Key findings: There has been a decline in students taking the Initial Professional Education of Teachers (IPET) qualifications indicating an estimate of 9 000 graduates of whom at least about 3 000 may already be practising educators in 2004. Sources other than newly qualified educators could enter the teaching profession, including educators on leave and unemployed or temporary educators. Trends from labour force surveys show that the number of those unemployed who are qualified in education has declined significantly. In other words, the educator pool is decreasing and therefore the employment of educators depends more on the availability of newly qualified educators.
There has been a decline in students taking the Initial Professional Education of Teachers (IPET) qualifications, namely the undergraduate Bachelor of Education (BEd) and the Postgraduate Certificate in Education (PGCE). Self-reported data from the Deans’ Forum in 2004 indicated that education institutions are producing at best approximately 9 000 graduates of whom at least about 3 000 may already be practising educators.
The majority of students who are currently studying initial professional teacher education programmes (IPET) are studying through distance education at Unisa. This is in terms of self-reported data to the Deans’ Forum (2004). The profile of these students in terms of race and status of employment is important. The majority of these students are white female education graduates and probably many of these are already practising educators (see Table 1).
Table 1: Pre-service teacher education and postgraduate certificate in education (PGCE) (degree count as on 04 June 2004), University of South Africa (Unisa)
Source: Ministerial Committee on Teacher Education (2005)

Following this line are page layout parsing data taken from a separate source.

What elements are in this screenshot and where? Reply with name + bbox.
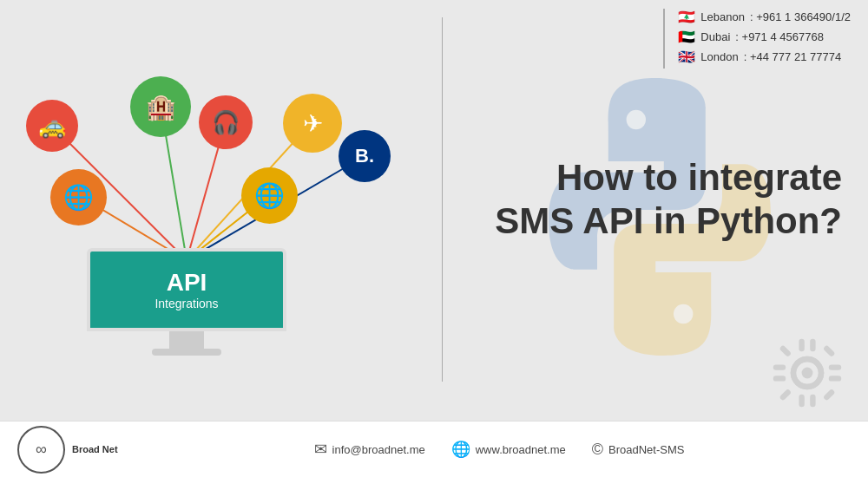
logo-section: ∞ Broad Net bbox=[17, 426, 122, 474]
booking-icon: B. bbox=[339, 130, 391, 182]
infinity-icon: ∞ bbox=[36, 441, 47, 459]
main-heading: How to integrate SMS API in Python? bbox=[443, 156, 842, 244]
footer-social: BroadNet-SMS bbox=[608, 443, 684, 456]
monitor-api-text: API bbox=[103, 269, 270, 297]
footer-bar: ∞ Broad Net ✉ info@broadnet.me 🌐 www.bro… bbox=[0, 421, 868, 477]
lebanon-label: Lebanon bbox=[700, 10, 745, 23]
lebanon-phone: : +961 1 366490/1/2 bbox=[750, 10, 851, 23]
monitor-screen: API Integrations bbox=[87, 248, 286, 331]
footer-contacts: ✉ info@broadnet.me 🌐 www.broadnet.me © B… bbox=[148, 440, 851, 459]
lebanon-flag-icon: 🇱🇧 bbox=[678, 9, 695, 25]
svg-point-0 bbox=[627, 110, 646, 129]
heading-line1: How to integrate SMS API in Python? bbox=[443, 156, 842, 244]
contact-lebanon: 🇱🇧 Lebanon : +961 1 366490/1/2 bbox=[678, 9, 851, 25]
illustration-area: 🚕 🌐 🏨 🎧 🌐 ✈ B. API Integ bbox=[0, 0, 451, 416]
footer-email: info@broadnet.me bbox=[332, 443, 425, 456]
svg-point-1 bbox=[674, 304, 693, 323]
globe-gold-icon: 🌐 bbox=[241, 167, 298, 224]
contact-dubai: 🇦🇪 Dubai : +971 4 4567768 bbox=[678, 29, 851, 45]
monitor-base bbox=[152, 349, 221, 356]
footer-social-item: © BroadNet-SMS bbox=[592, 441, 685, 459]
logo-circle: ∞ bbox=[17, 426, 65, 474]
taxi-icon: 🚕 bbox=[26, 100, 78, 152]
page-wrapper: 🇱🇧 Lebanon : +961 1 366490/1/2 🇦🇪 Dubai … bbox=[0, 0, 868, 477]
globe-orange-icon: 🌐 bbox=[50, 169, 107, 225]
hotel-icon: 🏨 bbox=[130, 76, 191, 137]
svg-point-3 bbox=[802, 368, 813, 379]
dubai-flag-icon: 🇦🇪 bbox=[678, 29, 695, 45]
api-monitor: API Integrations bbox=[87, 248, 286, 356]
headset-icon: 🎧 bbox=[199, 95, 253, 149]
email-icon: ✉ bbox=[314, 440, 327, 459]
footer-website: www.broadnet.me bbox=[476, 443, 566, 456]
gear-large-icon bbox=[773, 338, 842, 408]
dubai-label: Dubai bbox=[700, 30, 730, 43]
plane-icon: ✈ bbox=[283, 94, 342, 153]
monitor-integrations-text: Integrations bbox=[103, 297, 270, 310]
social-icon: © bbox=[592, 441, 603, 459]
footer-website-item: 🌐 www.broadnet.me bbox=[451, 440, 566, 459]
monitor-stand bbox=[169, 331, 204, 349]
web-icon: 🌐 bbox=[451, 440, 470, 459]
dubai-phone: : +971 4 4567768 bbox=[735, 30, 824, 43]
logo-name: Broad Net bbox=[72, 444, 118, 454]
footer-email-item: ✉ info@broadnet.me bbox=[314, 440, 425, 459]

The decline in enrolment is significant among black Africans. Improved career opportunities for black applicants have not only reduced the number of applicants who enter the education sector, but have also had an impact on the supply of educators because even the small pool of education graduates may not necessarily end up teaching. They are likely to seek employment in other fields where their teaching skills are valued, such as in training-related careers or marketing.
It was also found that the older patterns of oversupply in urban schools and undersupply in rural schools have persisted and newly trained educators have difficulty in finding posts (even in rural schools).
It is difficult to assess what proportion of newly qualified educators enters the teaching profession. Some local tracer surveys conducted at different times suggest that a minority of educators actually do not enter the teaching profession. Based on the Educator School Survey, the student educator survey and local tracer studies, it appears that educators seem to have been trained sufficiently in key learning areas of mathematics, natural sciences and technology but may not always be teaching in these key areas. However, self-reported data on learning areas currently taught and trained in may be biased. We were not able to access more accurate data on qualifications of educators employed and needed.
Unqualified and underqualified educators
In 2000, 76 839 (22%) educators were considered unqualified or under-qualified, which is a decrease from 122 459 (36%) in 1994. In the 2004 School Educator Survey, the percentage of unqualified or under-qualified educators further declined to 8.3%; this was higher in primary (11.1%) than in secondary (2.8%) schools; higher in rural (9.0%) than in urban schools (7.5%); higher among coloured (13.8%) than white (2.2%) educators, and more than 10% in North West, Free State, Northern and Western Cape Provinces.
The pool of educators
Sources other than newly qualified educators could enter the teaching profession, including educators on leave and unemployed or temporary educators. Data from PERSAL, the government’s payroll system, show that the number of temporary or contract educators among employed educators has significantly declined over the past five years. Trends from labour force surveys show that the number of those unemployed who are qualified in education has declined significantly. PERSAL data show that the employment of older educators (35 years and above) has dropped from 56% in 1998/99 to 31% in 2002/03, indicating that fewer educators from an educator pool (returning to teaching) and more newly qualified educators (being less than 35 years) are being employed. In other words, the educator pool is decreasing and therefore the employment of educators depends more on the availability of newly qualified educators.
A Department of Education (DoE) survey showed a current figure of 11 000 unemployed educators, of which a significant number trained before the introduction of the Revised National Curriculum Statement (RNCS). These educators will have to attend training courses to acquaint them with the new curriculum.
Looking at international migration, there are more educators leaving the country than coming into South Africa since 1999. Overall, the net loss of educators increased to almost 1 800 in 2003 (see Figure 1). When looking at the internal mobility of educators, the Educator School Survey (Shisana et al. 2005) found that mobility and deployment to rural areas is associated with higher HIV prevalence.